In versions until 0.20.5, FOP used Avalon-style Logging where it was possible to supply a logger per processing run. During the redesign the logging infrastructure was switched over to Commons Logging which is (like Log4J or java.util.logging) a "static" logging framework (the logger is accessed through static variables). This made it very difficult in a multi-threaded system to retrieve information for a single processing run.
With FOP's event subsystem, we'd like to close this gap again and even go further. The first point is to realize that we have two kinds of "logging". Firstly, we have the logging infrastructure for the (FOP) developer who needs to be able to enable finer log messages for certain parts of FOP to track down a certain problem. Secondly, we have the user who would like to be informed about missing images, overflowing lines or substituted fonts. These messages (or events) are targeted at less technical people and may ideally be localized (translated). Furthermore, tool and solution builders would like to integrate FOP into their own solutions. For example, an FO editor should be able to point the user to the right place where a particular problem occurred while developing a document template. Finally, some integrators would like to abort processing if a resource (an image or a font) has not been found, while others would simply continue. The event system allows to react on these events.
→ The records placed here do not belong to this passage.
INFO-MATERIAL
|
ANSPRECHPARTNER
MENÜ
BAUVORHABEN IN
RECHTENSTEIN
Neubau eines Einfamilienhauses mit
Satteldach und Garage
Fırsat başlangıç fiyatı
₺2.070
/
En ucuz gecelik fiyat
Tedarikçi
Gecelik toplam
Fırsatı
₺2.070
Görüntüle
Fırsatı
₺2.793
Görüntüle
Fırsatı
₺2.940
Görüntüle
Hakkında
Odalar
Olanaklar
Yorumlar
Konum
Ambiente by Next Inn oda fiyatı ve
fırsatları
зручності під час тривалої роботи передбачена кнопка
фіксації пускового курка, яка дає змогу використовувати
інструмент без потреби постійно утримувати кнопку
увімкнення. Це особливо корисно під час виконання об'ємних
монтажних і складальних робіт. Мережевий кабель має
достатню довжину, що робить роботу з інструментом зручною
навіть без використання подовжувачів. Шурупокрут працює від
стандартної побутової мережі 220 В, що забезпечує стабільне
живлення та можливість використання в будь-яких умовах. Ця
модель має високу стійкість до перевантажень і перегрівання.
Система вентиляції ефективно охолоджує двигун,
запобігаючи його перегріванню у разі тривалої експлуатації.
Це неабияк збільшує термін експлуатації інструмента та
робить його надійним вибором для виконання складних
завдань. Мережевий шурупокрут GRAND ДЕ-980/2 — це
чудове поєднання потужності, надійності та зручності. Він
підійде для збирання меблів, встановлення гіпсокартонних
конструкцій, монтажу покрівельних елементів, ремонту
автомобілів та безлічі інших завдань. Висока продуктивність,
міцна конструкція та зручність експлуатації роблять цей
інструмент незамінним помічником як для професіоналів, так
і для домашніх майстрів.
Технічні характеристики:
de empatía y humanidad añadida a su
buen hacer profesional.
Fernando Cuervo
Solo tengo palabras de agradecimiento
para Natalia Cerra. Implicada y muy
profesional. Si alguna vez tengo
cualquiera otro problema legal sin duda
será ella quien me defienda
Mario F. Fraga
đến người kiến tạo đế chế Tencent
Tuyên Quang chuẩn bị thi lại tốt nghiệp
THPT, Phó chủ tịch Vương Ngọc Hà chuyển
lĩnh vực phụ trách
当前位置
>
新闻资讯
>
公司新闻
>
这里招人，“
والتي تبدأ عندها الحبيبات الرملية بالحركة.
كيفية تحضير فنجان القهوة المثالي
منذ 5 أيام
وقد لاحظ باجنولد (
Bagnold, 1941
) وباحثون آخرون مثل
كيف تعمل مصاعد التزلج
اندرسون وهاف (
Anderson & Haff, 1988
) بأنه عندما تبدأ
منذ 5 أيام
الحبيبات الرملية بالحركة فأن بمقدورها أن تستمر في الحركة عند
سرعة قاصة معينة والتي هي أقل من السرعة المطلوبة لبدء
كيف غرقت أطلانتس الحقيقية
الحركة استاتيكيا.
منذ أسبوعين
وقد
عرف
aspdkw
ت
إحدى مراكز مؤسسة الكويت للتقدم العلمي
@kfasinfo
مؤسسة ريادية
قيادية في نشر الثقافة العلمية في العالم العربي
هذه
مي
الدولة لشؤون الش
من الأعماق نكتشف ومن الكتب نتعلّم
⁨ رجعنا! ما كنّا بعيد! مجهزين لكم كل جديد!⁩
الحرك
On this page, we won't discuss logging as such. We will show how the event subsystem can be used for various tasks. We'll first look at the event subsystem from the consumer side. Finally, the production of events inside FOP will be discussed (this is mostly interesting for FOP developers only).
The event subsystem is located in the org.apache.fop.events
package and its
base is the Event
class. An instance is created for each event and is sent
to a set of EventListener
instances by the EventBroadcaster
.
An Event
contains:
The EventFormatter
class can be used to translate the events into
human-readable, localized messages.
A full example of what is shown here can be found in the
examples/embedding/java/embedding/events
directory in the FOP distribution.
The example can also be accessed
via the web.
The following code sample shows a very simple EventListener. It basically just sends all events to System.out (stdout) or System.err (stderr) depending on the event severity.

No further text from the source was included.